Classical political economists as Adam Smith and David
Richards, raised issue of productive and unproductive labour
which influences nations wealth. As human labour is source of
wealth and unproductive labour, limits it.
Eg. Cleaning, record keeping, domestic servants, soldiers etc.
though necessary, dont seem productive in sense of increasing
wealth of nation.
Part of population, consumed wealth but didnt create it so to
maximise growth/wealth, unproductive costs to be minimised
and productive labour to be maximised.
This concept was later rejected in neoclassical economics, as
largely arbitrary All the factors of production viz land, labour
and capital create wealth and are all productive.
Marx regarded land and labours as the source of all wealth and
distinguished between natural and human wealth.

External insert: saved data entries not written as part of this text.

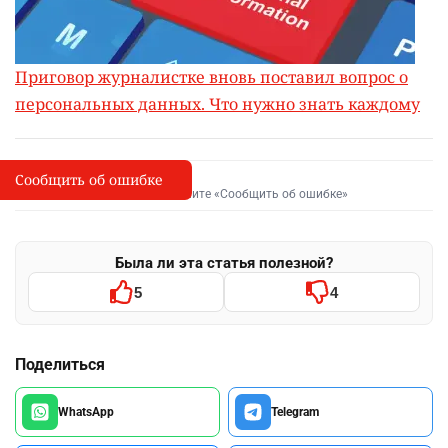
Приговор журналистке вновь поставил вопрос о
персональных данных. Что нужно знать каждому
Сообщить об ошибке
Сообщить об опечатке
I
Выделите фрагмент и нажмите «Сообщить об ошибке»
Была ли эта статья полезной?
5
4
Поделиться
WhatsApp
Telegram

In his theories of Surplus value a labour which adds to value
of capital or results in capital accumulation is productive. And
division of labour is modified to make more and more labour
productive, for eg. through marketization and privatisation.
However, it is an evolving process. In division of labour of
modern advanced societies, unproductive functions of work in
classical sense, occupy a very large part of labour eg. in USA,
from labour data, facilitating exchange and financial claims
alone is main activity of 20 million workers; legal staff, police
security personnel etc. number 5 million.